14. Moulding and Casting
This week we will be exploring the techniques of moulding and casting, which I used to create little Makey Robots.
Nicpro 2-Part Silicone Mold Making Kit — Safe Use Guide
Platinum-cure RTV-2 silicone | Non-toxic, odorless, food & skin safe | Not a hazardous substance (OSHA 29 CFR 1910.1200)
Technical Specifications
| Property | Details |
|---|---|
| Mix Ratio | 1A : 1B by weight |
| Pot Time | ~30 minutes |
| Cure Time | 3–5 hours at 73°F (23°C) |
| Hardness | 15A (translucent) or 20A (jade green) |
| Mold Life | 500–1,000 uses |
| UV Resin Compatible | No — will NOT cure with UV resin ⚠ Important |
Safety & PPE
- Gloves — wear liquid-tight gloves (included); safety glasses recommended
- Ventilation — work in an open area; respiratory protection not required under normal use
- Skin contact — wash thoroughly with soap and water
- Eye contact — flush with water; seek medical attention if irritation persists
- Storage — cool, dry, sealed container; away from strong acids, bases, and moisture
- Transport — not regulated by DOT/IATA; no special requirements
Step-by-Step Instructions
- Prepare — Cover your workspace, put on gloves and glasses, and have all tools ready.
- Measure — Weigh equal parts Part A and Part B (1:1 by weight) into separate cups.

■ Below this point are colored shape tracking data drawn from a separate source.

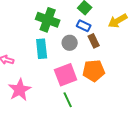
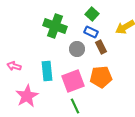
cyan rectangle: (42, 49) -> (47, 71), moved

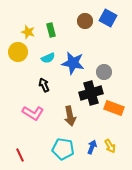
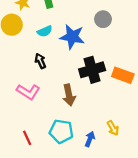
gray circle: (104, 72) -> (103, 19), moved
orange rectangle: (114, 108) -> (123, 75), moved
blue arrow: (92, 147) -> (90, 139), moved
red line: (20, 155) -> (27, 138), moved

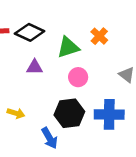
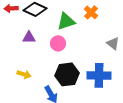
purple triangle: (35, 67) -> (29, 37), moved
pink circle: (78, 77) -> (58, 43), moved

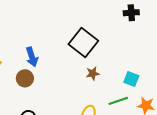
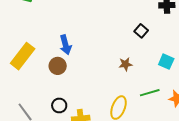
black square: (83, 43) -> (141, 31), moved, size x0.5
cyan square: (131, 79) -> (166, 62), moved

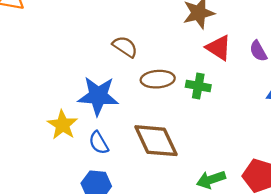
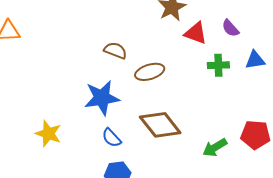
green cross: (198, 86) -> (218, 65), moved
yellow star: (62, 125) -> (48, 134), moved

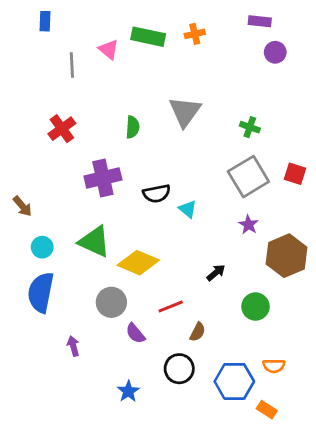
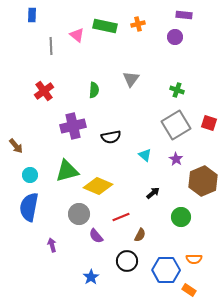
purple circle: (275, 52) -> (175, 37), moved
gray triangle: (185, 112) -> (131, 79), size x0.7
cyan triangle: (188, 209) -> (145, 155), moved
green triangle: (94, 242) -> (67, 171), turned -40

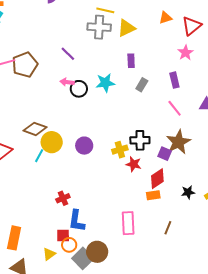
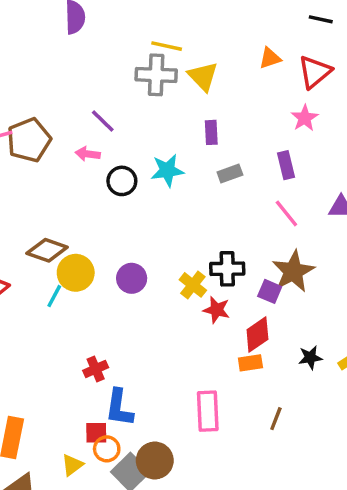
yellow triangle: (126, 28) -> (203, 76), turned -48
pink arrow: (67, 82) -> (88, 154), moved
gray rectangle: (142, 85) -> (230, 173), turned 40
yellow cross: (120, 150) -> (193, 285), turned -35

- Mix — Combine and stir continuously for at least 5 minutes, scraping sides and bottom. Incomplete mixing is the #1 cause of cure failure.
- Rest — Let the mixture sit up to 2 hours to self-degas. Bubbles rise and pop on their own — no vacuum needed. You have ~30 minutes of working time.
- Pour — Pour in a slow, thin stream into the lowest point of your mold box and let the silicone flow up around the master object.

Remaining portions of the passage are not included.